The ai.reviewCode helper is a thin wrapper around OpenAI 4o; swap for Anthropic on-prem if policy demands.

Email receipt → task creation in Notion

Email integration is less obvious because IMAP/POP is pull-based. We solved it with AWS SES inbound → Lambda → OpenClaw webhook. Simpler if you’re on Google Workspace: Apps Script HTTP POST to the webhook on message create.

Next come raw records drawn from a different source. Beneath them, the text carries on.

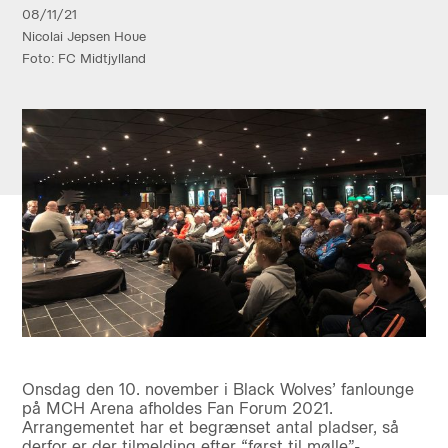
08/11/21
Nicolai Jepsen Houe
Foto: FC Midtjylland
Onsdag den 10. november i Black Wolves’ fanlounge
på MCH Arena afholdes Fan Forum 2021.
Arrangementet har et begrænset antal pladser, så
derfor er der tilmelding efter “først til mølle”-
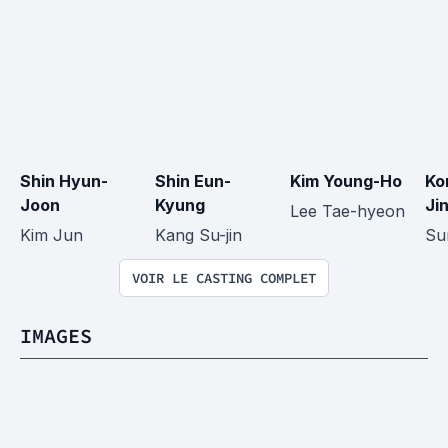
Shin Hyun-
Shin Eun-
Kim Young-Ho
Ko
Joon
Kyung
Ji
Lee Tae-hyeon
Kim Jun
Kang Su-jin
Su
VOIR LE CASTING COMPLET
IMAGES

// triggers/emailToTask.ts
export default when("email.received", async ({ event, agent }) => {
  const task = await agent.notion.createPage({
    databaseId: process.env.NOTION_TASK_DB!,
    properties: {
      Name: { title: [{ text: { content: event.subject } }] },
      From: { rich_text: [{ text: { content: event.from } }] }
    },
    children: [
      { object: "block", type: "paragraph", paragraph: { text: [{ text: { content: event.body } }] } }
    ]
  });
  await agent.chat.send({ channel: "ops", text: `✉️ New email task: ${task.url}` });
});

Edge cases: massive attachments. Filter them in Lambda (if size > 5 MB drop) or you’ll choke the gateway.

Running on ClawCloud vs self-hosted

The webhook code is identical, but there are operational differences:

Scaling – ClawCloud auto-scales worker nodes based on queue depth. Self-hosters need to wire pm2 or Kubernetes HPAs.
Public reachability – On prem you fight NAT; ClawCloud gives you an SSL endpoint out of the box with Let’s Encrypt.
Replay limits – ClawCloud keeps 90 days of events; OSS default is 30, tunable via EVENT_TTL_DAYS.
Secrets – Hosted offering integrates with AWS KMS; local mode reads .env unless you override with --vault.

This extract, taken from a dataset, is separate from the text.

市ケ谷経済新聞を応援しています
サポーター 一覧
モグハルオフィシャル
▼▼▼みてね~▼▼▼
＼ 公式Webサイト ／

I still run a tiny self-host in homelab for side projects, but production lives on ClawCloud for the SLOs.

Observability and debugging

Nothing burns HN karma faster than a black-box automation that silently eats events. Key tooling:

Audit log – /gateway/logs endpoint (or Logs tab) shows every 2xx and 4xx with latency, body hash, and event ID.
Replay viewer – UI lets you click an event and see which triggers fired, their exit codes, duration, stdout/stderr.
Local tunnel – npx openclaw tunnel 3000 spins up an ngrok-style HTTPS URL hitting your laptop for debugging GitHub webhooks.
Metrics – Prometheus exporter at /metrics; Grafana dashboard JSON in extras/.

Common pitfall: pushing giant payloads (>1 MB) from GitHub checks. The gateway will 413; trim your payload or bump MAX_BODY_BYTES.

Security and rate limiting

Webhooks are an ingress surface; treat them like you treat login pages.

IP allow list – Configure hooks[ipAllow] array. GitHub ranges update hourly via cron.
HMAC secrets – Rotate quarterly; Sentry supports multiple active secrets for painless rollover.
Rate limit – Defaults to 100 req/s per token. Bursty build systems can spike; keep Jenkins on its own token.
Backpressure – If queue lag >5 min the gateway flips to 429; upstream retriers back off.

For compliance heads: Events in ClawCloud are encrypted at rest (AES-256) and deleted on TTL expiry; audit logs keep hashes only.

Practical next step

If you already have OpenClaw running, create a token and wire a single external event—Sentry, GitHub, or email—end to end. Keep the trigger logic minimal (console.log the payload) until you see stable delivery. Once events flow, layering agent actions is trivial. The whole stack ships in the openclaw repo—read the source; half the value is understanding exactly what your automation platform is doing under the hood.